Content starts

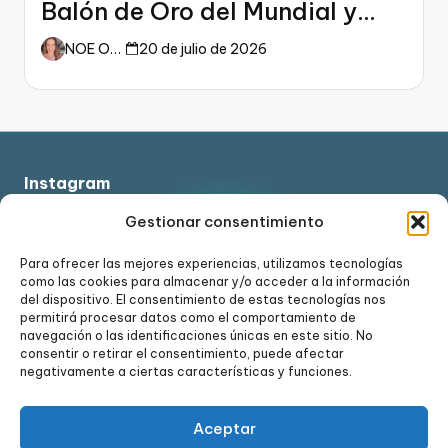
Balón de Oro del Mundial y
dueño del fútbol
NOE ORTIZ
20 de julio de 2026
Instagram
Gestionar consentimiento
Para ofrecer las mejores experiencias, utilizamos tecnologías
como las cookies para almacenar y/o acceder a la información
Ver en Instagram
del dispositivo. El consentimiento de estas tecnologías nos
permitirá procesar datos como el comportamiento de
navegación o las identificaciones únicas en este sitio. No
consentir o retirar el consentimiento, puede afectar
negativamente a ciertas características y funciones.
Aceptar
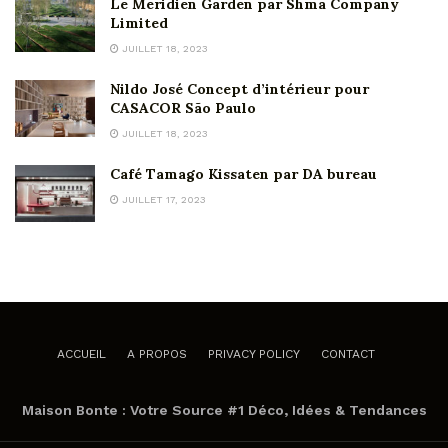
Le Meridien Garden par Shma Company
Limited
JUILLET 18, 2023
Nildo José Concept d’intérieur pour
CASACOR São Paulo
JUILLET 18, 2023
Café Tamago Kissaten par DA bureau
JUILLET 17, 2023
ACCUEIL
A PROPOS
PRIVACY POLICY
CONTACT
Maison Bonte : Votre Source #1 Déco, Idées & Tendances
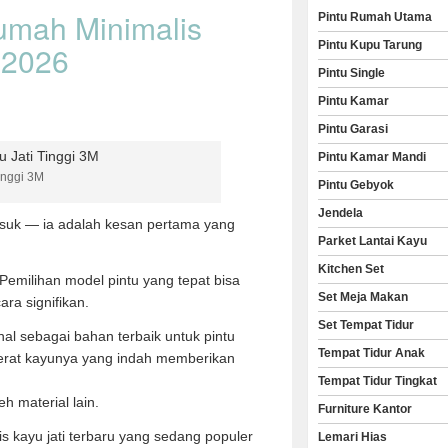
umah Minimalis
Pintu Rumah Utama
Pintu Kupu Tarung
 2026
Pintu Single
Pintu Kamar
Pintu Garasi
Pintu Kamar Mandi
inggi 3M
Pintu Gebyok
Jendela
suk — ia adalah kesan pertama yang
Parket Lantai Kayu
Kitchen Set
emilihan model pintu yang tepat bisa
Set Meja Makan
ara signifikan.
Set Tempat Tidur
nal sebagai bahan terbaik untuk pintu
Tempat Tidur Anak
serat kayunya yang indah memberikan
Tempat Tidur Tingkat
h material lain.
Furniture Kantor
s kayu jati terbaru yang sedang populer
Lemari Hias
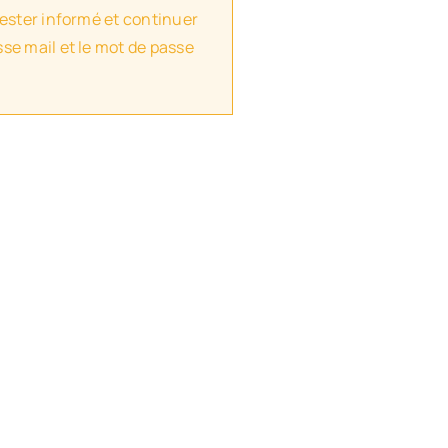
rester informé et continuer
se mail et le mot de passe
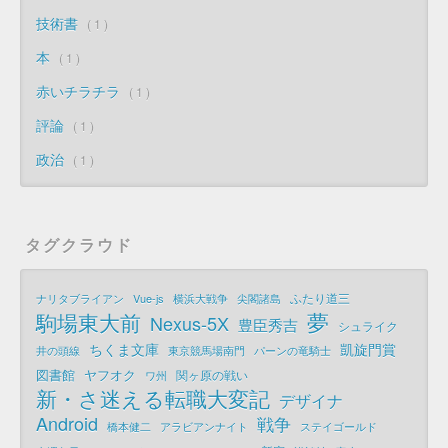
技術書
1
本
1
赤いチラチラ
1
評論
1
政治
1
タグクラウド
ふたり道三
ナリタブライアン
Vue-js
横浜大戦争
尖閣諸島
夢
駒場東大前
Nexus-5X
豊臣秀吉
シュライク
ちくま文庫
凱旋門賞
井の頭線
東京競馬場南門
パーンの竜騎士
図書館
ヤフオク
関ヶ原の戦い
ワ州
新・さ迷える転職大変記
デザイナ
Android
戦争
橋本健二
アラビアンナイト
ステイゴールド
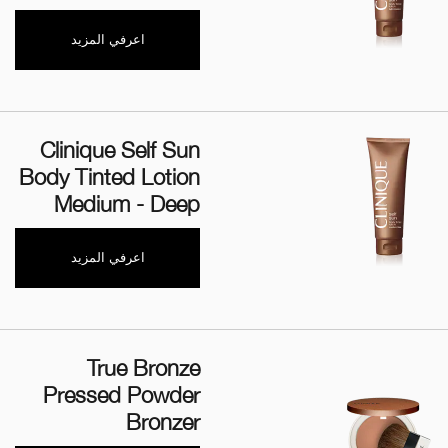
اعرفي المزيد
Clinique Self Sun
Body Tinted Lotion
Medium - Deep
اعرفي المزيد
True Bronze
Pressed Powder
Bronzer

Content ends

### PROBLEM REQUIREMENTS:
How many of the lines above include the string "tecnologías"? Give only the number.

### TASK ANSWER:
2